Dalam hal ini jam kerja lebih tersebut terkadang tidak dihitung oleh perusahaan dan buruh dihadapkan dengan situasi intervensi dari perusahaan sehingga buruh dipaksa untuk bekerja/ kerja gratis.

Selanjutnya, terkait persoalan yang dialami oleh buruh perempuan, yakni hak cuti haid, hak cuti hamil, dan hak cuti melahirkan. Permasalahan ini sering dihadapi oleh buruh perempuan, khususnya pekerja outsourcing, dimana situasi yang tidak bisa mereka hindari ini membuat buruh perempuan harus beristirahat sejenak/atau mengambil cuti.

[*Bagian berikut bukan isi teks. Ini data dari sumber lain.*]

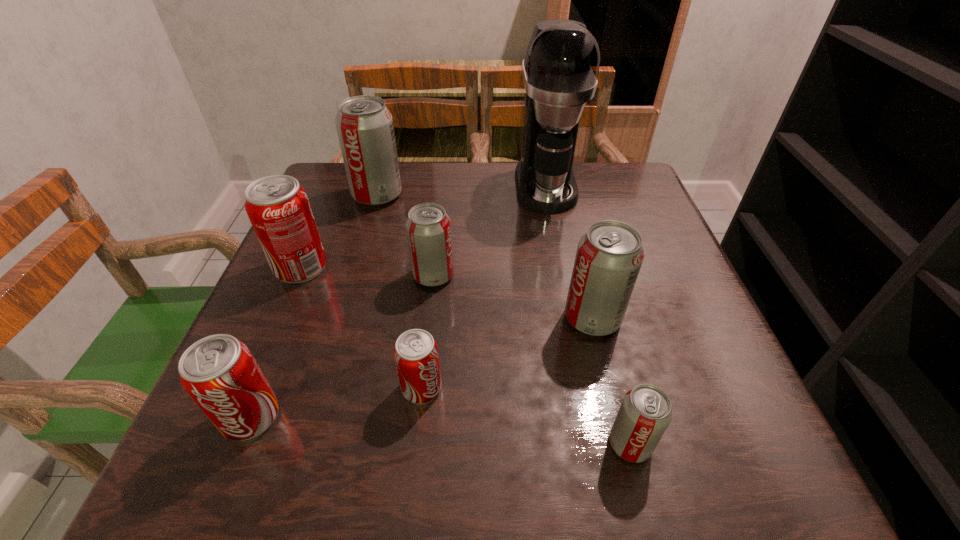 Where is `the smallest gray soda can`? the smallest gray soda can is located at coordinates (645, 413).

Identify the location of vacant space located 0.350m place cup under the spout of the coffee maker. Image resolution: width=960 pixels, height=540 pixels. [x=573, y=328].

This screenshot has width=960, height=540. Identify the location of free region located on the right of the tallest soda can. (490, 195).

Locate an element on the screen. The image size is (960, 540). free space located on the front of the biggest red soda can is located at coordinates (230, 433).

Find the location of a particular element. vacant space located on the back of the fourth farthest soda can is located at coordinates (x=562, y=190).

Locate an element on the screen. vacant area located 0.070m on the back of the second smallest gray soda can is located at coordinates (437, 241).

Image resolution: width=960 pixels, height=540 pixels. Find the location of `blank space located 0.120m on the right of the second biggest red soda can`. blank space located 0.120m on the right of the second biggest red soda can is located at coordinates (357, 417).

The width and height of the screenshot is (960, 540). Identify the location of blank space located 0.050m on the left of the smallest red soda can. (371, 388).

Locate an element on the screen. This screenshot has height=540, width=960. vacant point located on the right of the nearest gray soda can is located at coordinates (706, 444).

The image size is (960, 540). Identify the location of coffee maker present at the far edge. (560, 70). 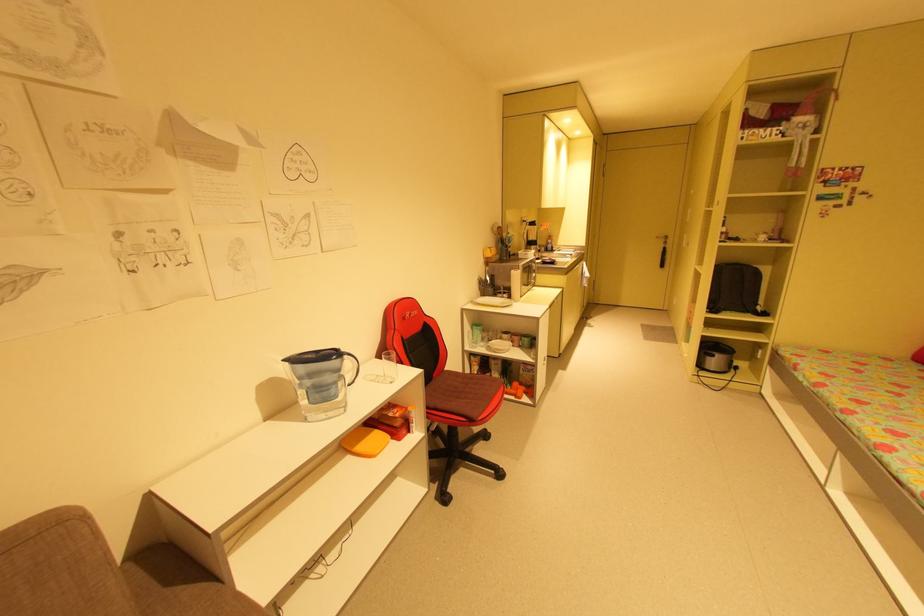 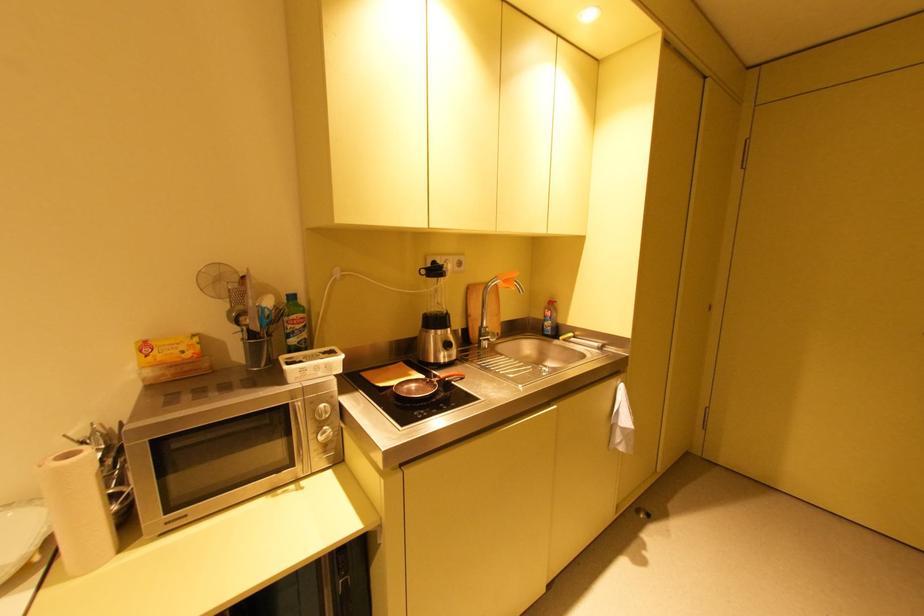 Where in the second image is the point corresponding to the point at 540,246 from the first image?

(444, 331) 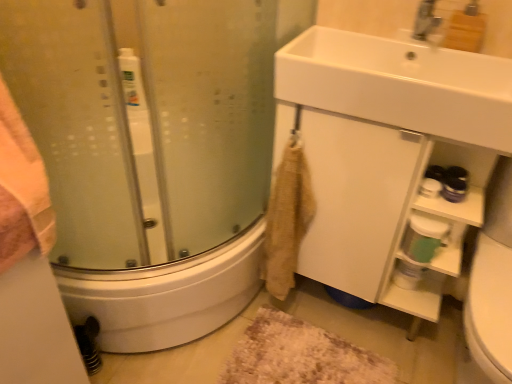 Where is `vacant space situated above brown shaggy bath mat at lower center (from a real-world perspective)`? vacant space situated above brown shaggy bath mat at lower center (from a real-world perspective) is located at coordinates (311, 354). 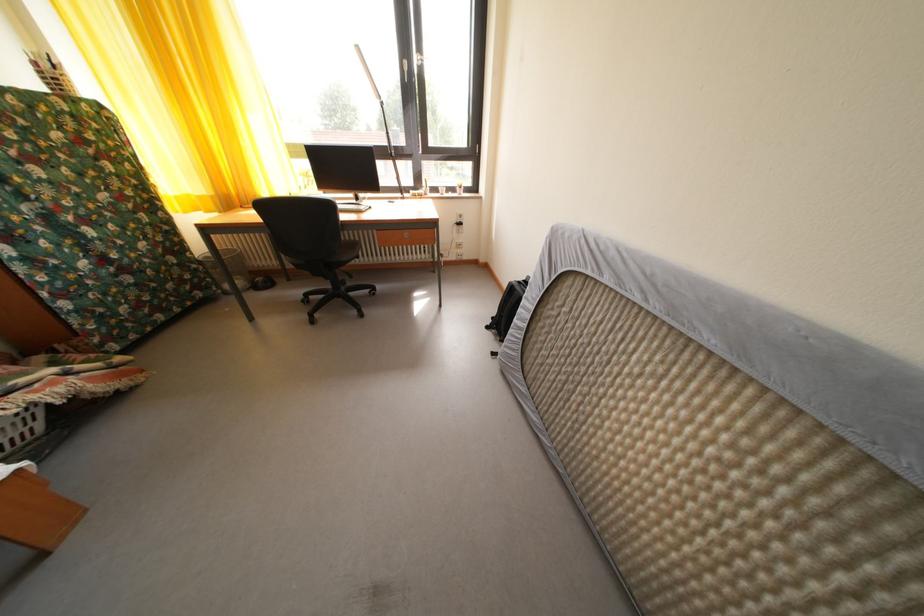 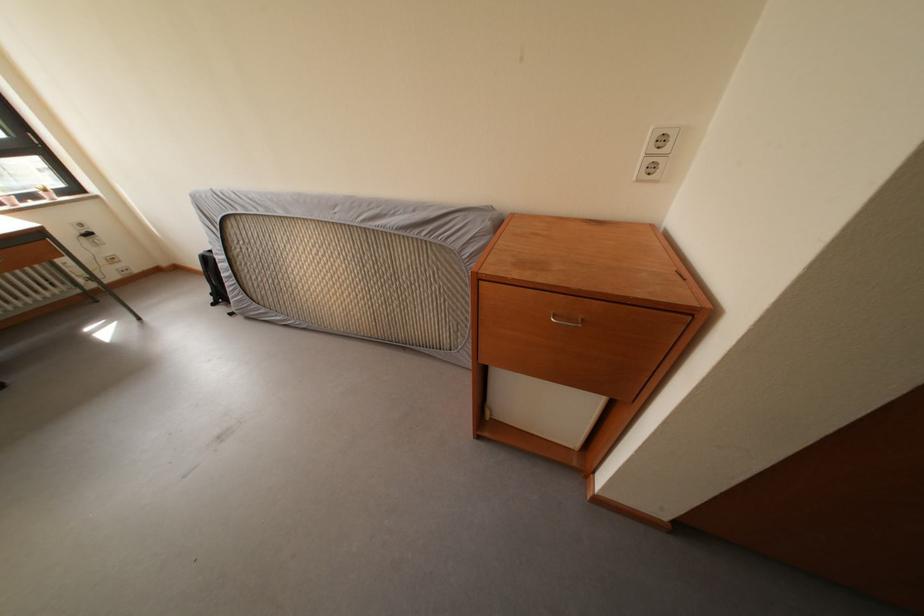 Locate, in the second image, the point that corresponds to (468,257) in the first image.

(128, 273) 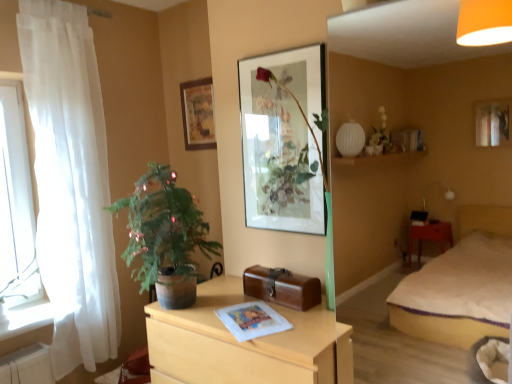 The height and width of the screenshot is (384, 512). In order to click on free location above wooden chest of drawers at center (from a real-world perspective) in this screenshot , I will do `click(260, 314)`. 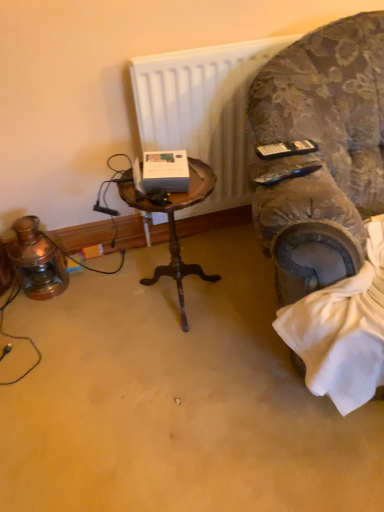 I want to click on vacant area to the left of white matte radiator at upper center, so click(x=128, y=269). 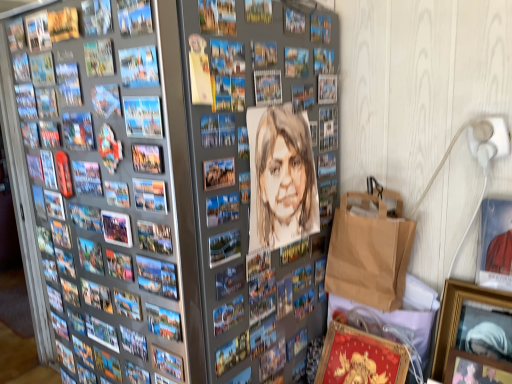 Question: From the image's perspective, is matte paper comic book at upper left, the second comic book when ordered from front to back, over watercolor portrait at center, positioned as the first comic book in front-to-back order?

Choices:
 (A) no
 (B) yes

Answer: (B)

Question: Is matte paper comic book at upper left, the second comic book when ordered from front to back, positioned before watercolor portrait at center, the fourth comic book in the back-to-front sequence?

Choices:
 (A) yes
 (B) no

Answer: (B)

Question: Does matte paper comic book at upper left, the second comic book when ordered from front to back, have a greater height compared to watercolor portrait at center, which is the 4th comic book from left to right?

Choices:
 (A) no
 (B) yes

Answer: (A)

Question: Is matte paper comic book at upper left, the second comic book in the right-to-left sequence, completely or partially outside of watercolor portrait at center, which is the 4th comic book from left to right?

Choices:
 (A) no
 (B) yes

Answer: (A)

Question: Considering the relative positions of matte paper comic book at upper left, which ranks as the third comic book in left-to-right order, and watercolor portrait at center, positioned as the first comic book in front-to-back order, in the image provided, is matte paper comic book at upper left, which ranks as the third comic book in left-to-right order, to the right of watercolor portrait at center, positioned as the first comic book in front-to-back order, from the viewer's perspective?

Choices:
 (A) no
 (B) yes

Answer: (A)

Question: Visually, is metallic silver picture frame at center, arranged as the first picture frame when viewed from the left, positioned to the left or to the right of brown paper bag at lower right?

Choices:
 (A) left
 (B) right

Answer: (A)

Question: From the image's perspective, is metallic silver picture frame at center, arranged as the first picture frame when viewed from the left, above or below brown paper bag at lower right?

Choices:
 (A) below
 (B) above

Answer: (A)

Question: Does point (136, 319) appear closer or farther from the camera than point (347, 221)?

Choices:
 (A) farther
 (B) closer

Answer: (B)

Question: Is metallic silver picture frame at center, arranged as the first picture frame when viewed from the left, in front of or behind brown paper bag at lower right in the image?

Choices:
 (A) behind
 (B) front

Answer: (B)

Question: Looking at the image, does watercolor portrait at center, which is the 4th comic book from left to right, seem bigger or smaller compared to wooden picture frame at lower right, which appears as the first picture frame when viewed from the right?

Choices:
 (A) small
 (B) big

Answer: (B)

Question: From a real-world perspective, is watercolor portrait at center, the first comic book from the right, physically located above or below wooden picture frame at lower right, placed as the 6th picture frame when sorted from left to right?

Choices:
 (A) below
 (B) above

Answer: (B)

Question: Does point (94, 190) appear closer or farther from the camera than point (505, 299)?

Choices:
 (A) farther
 (B) closer

Answer: (B)

Question: Considering their positions, is watercolor portrait at center, the first comic book from the right, located in front of or behind wooden picture frame at lower right, which appears as the first picture frame when viewed from the right?

Choices:
 (A) behind
 (B) front

Answer: (B)

Question: Is brown paper bag at lower right inside or outside of matte paper comic book at center, marked as the first comic book in a left-to-right arrangement?

Choices:
 (A) inside
 (B) outside

Answer: (B)

Question: Considering the positions of brown paper bag at lower right and matte paper comic book at center, placed as the fourth comic book when sorted from front to back, in the image, is brown paper bag at lower right taller or shorter than matte paper comic book at center, placed as the fourth comic book when sorted from front to back,?

Choices:
 (A) tall
 (B) short

Answer: (A) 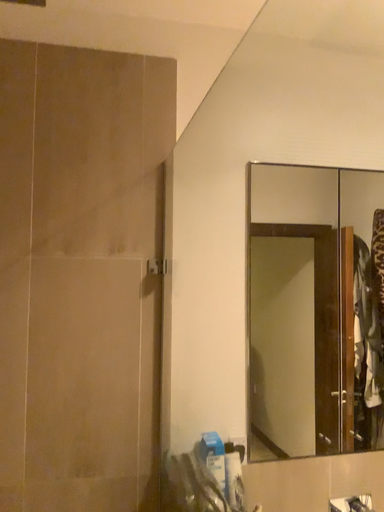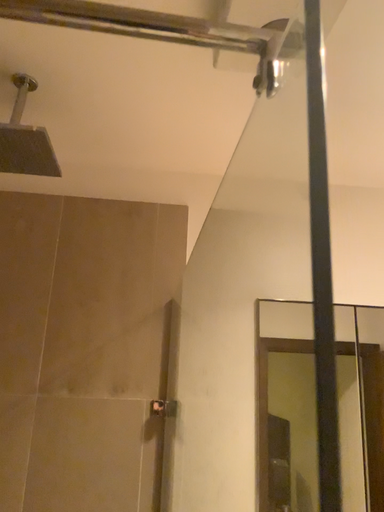 Question: How did the camera likely rotate when shooting the video?

Choices:
 (A) rotated downward
 (B) rotated upward

Answer: (B)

Dalam prakteknya perusahaan terkadang tidak menanggung atau membayarkan hak cuti buruh perempuan (cuti haid, cuti hamil, dan cuti melahirkan) tersebut tentu hal tersebut sangat merugikan bagi buruh perempuan, hal ini membuat terkadang buruh perempuan harus memaksakan diri untuk bekerja.

Jika mengacu pada undang-undang no. 12 tahun 1948 dan undang-undang no. 13 tahun 2003 bahwa perempuan semesetinya diperbolehkan untuk beristirahat bekerja dalam situasi haid, sendang hamil atau setelah melahirkan dan gaji mereka tetap dibayarkan oleh perusahaan.

Selanjutnya masalah Hak Tunjangan Hari Raya (THR). THR merupakan kewajiban bagi perusahaan untuk diberikan kepada buruh menjelang hari raya keagamaan. Hal itu sesuai dengan Pasal 1 ayat (1) Permenaker 6/2016 dan pasal 9 ayat (1) PP 36/2021, yang berbunyi membayar THR adalah kewajiban setiap orang yang mempekerjakan orang lain dengan imbalan upah, baik itu berbentuk perusahaan, perorangan, yayasan, atau perkumpulan.

THR tidak dihitung atau dimasukan dalam gaji tetap buruh artinya bahwa THR dalam hitungan terpisah dari upah yang sudah ditetapkan. Namun, dapat dilihat bahwa masih banyak perusahaan-perusahaan tidak mau atau yang memberikan THR kepada buruhnya.

Berbagai macam permasalahan yang masih dihadapi dan dirasakan sampai saat ini tidak terlepas dari tanggungjawab negara itu sendiri. Harus di sadari bahwa buruh merupakan tulang punggung perekonomian bangsa, tanpa buruh roda perekonomian akan mati.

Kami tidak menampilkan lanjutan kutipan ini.